07-28-2005, 11:31 PM	#2
Phil St. Romain Site Admin Join Date: Dec 2001 Location: Wichita, KS Posts: 2,350	That's an excellent, substantive review, Norm. Thanks.

07-29-2005, 10:02 AM	#3
nkuvu MVP Join Date: Jun 2002 Location: Tucson, Arizona Posts: 1,236	Should point out that the built in firewall can do a lot of what you're mentioning. For example, specifying individual ports to be open. Or setting up a trust between machines on selected ports. Granted this has to be done from the command line and not Apple's Preference Pane, but it can be done with the built in firewall. There are a few things in the list above that the built in firewall doesn't do -- tracking suspicious activity or showing what machines are connected, for example.

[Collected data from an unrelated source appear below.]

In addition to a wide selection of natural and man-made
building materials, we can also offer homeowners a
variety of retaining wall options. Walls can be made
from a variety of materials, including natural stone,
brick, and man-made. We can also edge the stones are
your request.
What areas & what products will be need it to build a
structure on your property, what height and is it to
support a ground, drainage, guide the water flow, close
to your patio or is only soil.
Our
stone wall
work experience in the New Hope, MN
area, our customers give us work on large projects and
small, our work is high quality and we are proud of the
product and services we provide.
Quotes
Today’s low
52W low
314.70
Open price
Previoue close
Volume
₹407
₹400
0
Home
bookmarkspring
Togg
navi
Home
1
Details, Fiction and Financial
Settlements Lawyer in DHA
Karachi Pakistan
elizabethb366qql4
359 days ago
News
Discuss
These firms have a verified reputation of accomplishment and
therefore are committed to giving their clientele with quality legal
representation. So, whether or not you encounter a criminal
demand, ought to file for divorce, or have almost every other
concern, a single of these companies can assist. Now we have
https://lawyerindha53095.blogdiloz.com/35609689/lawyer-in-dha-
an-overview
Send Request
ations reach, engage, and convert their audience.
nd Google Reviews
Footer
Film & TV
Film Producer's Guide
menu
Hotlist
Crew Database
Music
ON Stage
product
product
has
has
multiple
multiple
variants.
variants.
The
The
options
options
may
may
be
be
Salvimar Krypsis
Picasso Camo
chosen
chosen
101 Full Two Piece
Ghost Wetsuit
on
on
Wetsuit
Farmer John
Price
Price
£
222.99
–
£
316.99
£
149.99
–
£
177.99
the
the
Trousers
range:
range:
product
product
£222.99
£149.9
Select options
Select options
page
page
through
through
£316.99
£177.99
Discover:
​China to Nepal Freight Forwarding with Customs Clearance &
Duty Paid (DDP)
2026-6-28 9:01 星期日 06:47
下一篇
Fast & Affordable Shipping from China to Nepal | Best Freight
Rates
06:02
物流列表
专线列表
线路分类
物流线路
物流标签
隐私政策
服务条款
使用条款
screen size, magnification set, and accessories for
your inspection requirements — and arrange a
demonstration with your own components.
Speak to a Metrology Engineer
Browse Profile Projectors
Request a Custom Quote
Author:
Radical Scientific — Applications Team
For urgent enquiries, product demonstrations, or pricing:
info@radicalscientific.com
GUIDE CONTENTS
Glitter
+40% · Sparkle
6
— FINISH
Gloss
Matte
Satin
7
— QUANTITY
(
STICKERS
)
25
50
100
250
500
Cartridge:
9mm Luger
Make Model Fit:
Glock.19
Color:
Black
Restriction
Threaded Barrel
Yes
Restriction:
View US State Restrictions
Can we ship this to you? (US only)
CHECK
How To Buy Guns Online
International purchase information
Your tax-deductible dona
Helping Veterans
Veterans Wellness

But the built in firewall isn't nearly as limited as the Preference Pane makes it out to be.

07-29-2005, 10:21 AM	#4
snowjay Triple-A Player Join Date: Jun 2005 Location: Westchester, NY Posts: 105	Actually from the command line you can see what machines are connected by using netstat.

07-29-2005, 11:10 AM	#6
Phil St. Romain Site Admin Join Date: Dec 2001 Location: Wichita, KS Posts: 2,350	BrickHouse has been around awhile and costs only $25.00 -- lots of configurability. I used it for awhile when I was hosting a couple of servers. Just fyi.